Я улыбнулся, — Это ты так говоришь, глупая курица.
Новый удар плетью, и уже затянувшаяся рана вскрылась снова, но не спешила затягиваться.
Красивое лицо исказила гримаса ярости, — Как?!
Еще один флакончик и снова тень сожрала всю лишнюю энергию, но уже куда медленнее. Я успел получить несколько ударов прежде чем эффект заживления сошел на нет.
Как же ее корежило, когда колола третий флакон, — ТЫ не представляешь насколько дорого они стоят, и будь уверен я все себе компенсирую.
К несчастью для меня тень пресытилась, и больше не откачивала излишки жизненной силы.
Потом все потонуло в боли, разных ее оттенках, сколько раз за это время я мечтал умереть и не сосчитать.
Снова отнесли в каземат, где оставили на кушетке.
Сквозь судороги боли шныряют по телу, я слышал что забрали кого то из другой камеры и как он верещит. В этом визге уже не было ничего человеческого, только сплошной ужас.
-Суки, — Просипел я. Один из знаков на косяке моей двери вспыхнул пурпуром и начал медленно затухать.
-Твари, — Произнес я, ноль реакции, — Суки.
Ничего, стоп это же похоже колдовство, нужны эмоции.
-Ур-роды, — Вложил ненависть в слова, вспыхнули несколько знаков и начали медленно гаснуть.
-На твоем месте я бы этого не делал, — Раздался хриплый женский голос сбоку от камеры.
-Догадался уже, — Проскрипел в ответ, понимая его правоту.
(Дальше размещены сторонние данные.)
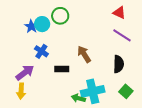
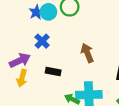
black rectangle: (62, 69) -> (53, 71), moved
yellow arrow: (21, 91) -> (22, 78), moved

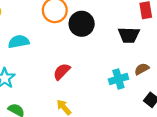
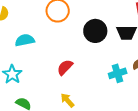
black circle: (82, 24) -> (95, 31), moved

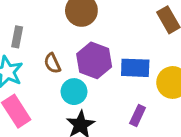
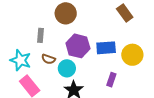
gray rectangle: (17, 37) -> (41, 35), moved
brown semicircle: (52, 63) -> (48, 59), moved, turned -40

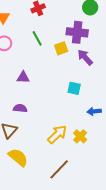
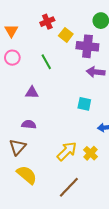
green line: (37, 38) -> (46, 62), moved
yellow square: (61, 48) -> (66, 35), moved, turned -32
purple arrow: (85, 57) -> (96, 72), turned -42

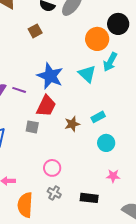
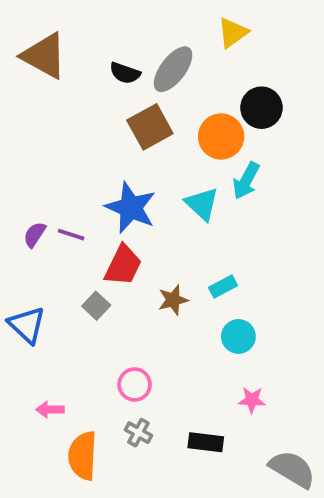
brown square: (35, 31) -> (150, 127), moved, size x1.6
gray square: (32, 127) -> (96, 306), turned 32

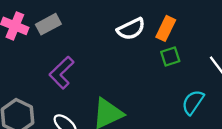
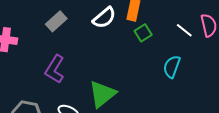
gray rectangle: (48, 24) -> (56, 21), moved

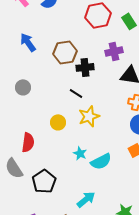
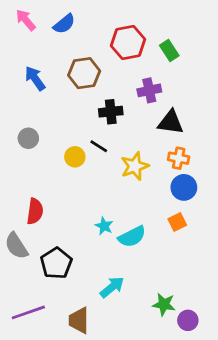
brown hexagon: (65, 52) -> (84, 73), moved
yellow star: (89, 116) -> (135, 166), moved
yellow circle: (58, 122) -> (75, 157), moved

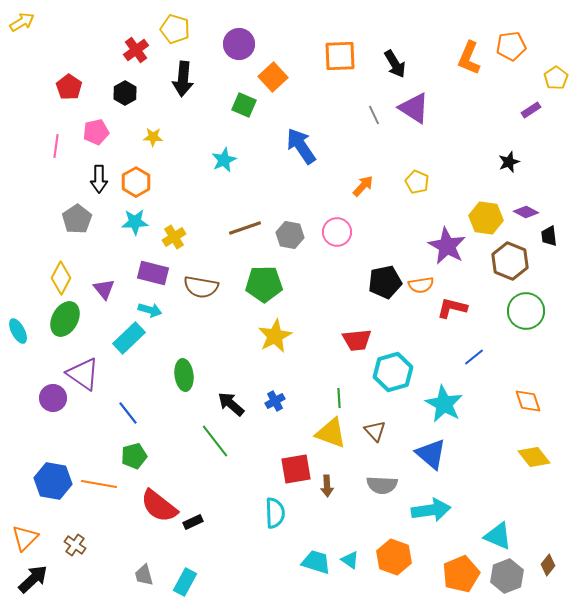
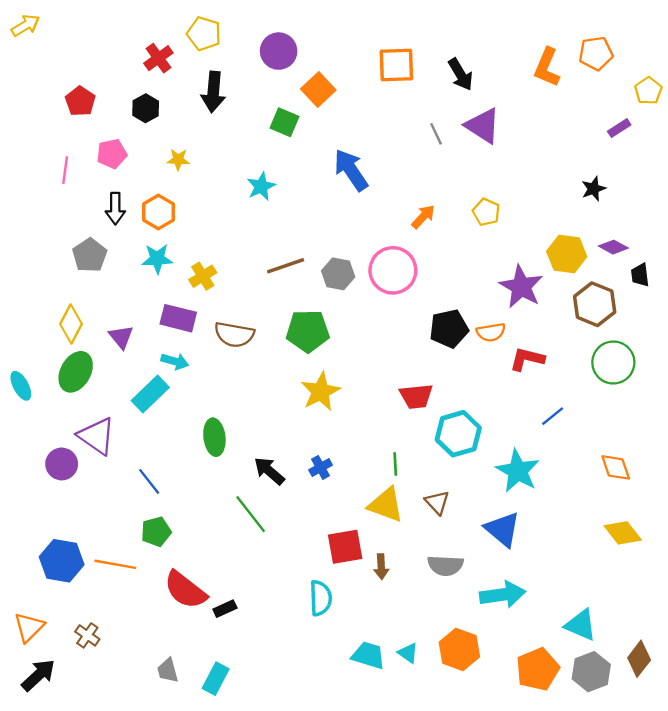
pink circle: (337, 232) -> (393, 270), size x1.4
brown diamond: (548, 565) -> (639, 659), size x1.4

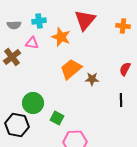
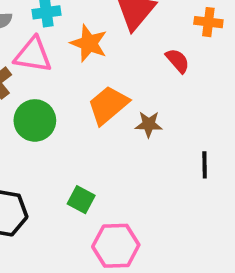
pink triangle: (32, 43) -> (33, 55), size x1.5
red semicircle: (125, 69) -> (178, 61), moved, turned 112
green circle: (33, 103) -> (35, 120), moved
Какой бы цели не служили колдовские руны, цель это явно не совпадает с моей.
-Не обращай внимания на боль, — Посоветовал голос, — И не злись.
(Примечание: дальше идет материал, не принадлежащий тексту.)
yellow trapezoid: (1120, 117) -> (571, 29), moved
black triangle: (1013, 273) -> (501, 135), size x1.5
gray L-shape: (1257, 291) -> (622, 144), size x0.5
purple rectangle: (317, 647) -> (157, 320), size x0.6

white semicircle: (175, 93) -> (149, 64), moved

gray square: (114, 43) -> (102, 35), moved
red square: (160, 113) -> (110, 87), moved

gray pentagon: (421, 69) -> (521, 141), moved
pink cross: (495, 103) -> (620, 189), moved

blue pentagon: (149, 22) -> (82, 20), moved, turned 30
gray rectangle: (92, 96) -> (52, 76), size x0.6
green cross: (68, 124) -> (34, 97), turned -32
-Думаешь это возможно, -Устало ответил ему, содрогаясь от воспоминаний.
-Они продали себя тьме, — Убежденно сказал голос, я почему то рисовал перед внутренним взглядом старца, лет 90, — Их души после смерти сожрут демоны, их можно только пожалеть.
-Но не простить, — Констатировал я.
-Они отринули свет императора! Ради сиюминутных благ! — Священное пламя способно даровать им милость, но не прощение.
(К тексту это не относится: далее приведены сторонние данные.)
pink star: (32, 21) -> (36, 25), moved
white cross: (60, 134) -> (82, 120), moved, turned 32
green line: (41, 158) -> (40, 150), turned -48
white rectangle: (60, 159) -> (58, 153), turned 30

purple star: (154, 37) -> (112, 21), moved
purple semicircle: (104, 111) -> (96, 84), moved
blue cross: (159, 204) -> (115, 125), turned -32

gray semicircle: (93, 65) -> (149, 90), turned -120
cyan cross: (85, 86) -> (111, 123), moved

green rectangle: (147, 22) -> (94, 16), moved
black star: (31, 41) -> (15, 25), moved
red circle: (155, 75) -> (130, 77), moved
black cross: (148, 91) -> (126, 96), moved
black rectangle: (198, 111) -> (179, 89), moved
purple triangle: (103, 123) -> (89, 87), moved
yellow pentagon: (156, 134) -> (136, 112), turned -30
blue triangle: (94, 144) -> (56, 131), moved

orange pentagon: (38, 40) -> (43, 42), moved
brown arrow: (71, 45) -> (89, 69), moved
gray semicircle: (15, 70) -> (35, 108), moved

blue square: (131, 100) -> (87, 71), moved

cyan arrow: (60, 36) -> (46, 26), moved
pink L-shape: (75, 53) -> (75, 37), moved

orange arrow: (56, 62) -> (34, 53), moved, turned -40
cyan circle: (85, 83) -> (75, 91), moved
-Давно сидишь? — Оборвал я начавшуюся проповедь, попытался заглянуть за край решетки, не видно кто там.
-А какой сейчас месяц?
-Апрель 15, — Ответил я, внутренне напрягаясь, сколько же он тут уже сидит рас такие вопросы задает? (Вполне себе отдаю отчет что месяца могут называться совершенно не так, но пусть будет небольшой авторский произвол и месяца не потеряют своих названий, по крайней мере на развитых мирах)
-Два месяца уже, — Ответил мне старик, а мое сердце упало в пятки. Два месяца, я совершенно не уверен, что не сойду с ума уже через неделю.
-Не думай о боли, — Возвысил он голос, — Боль физическая ничто, в сравнении с болью душевной.
— Я материалист скорее, — Печально улыбнулся сползая спиной по двери, — Йогой не занимался никогда.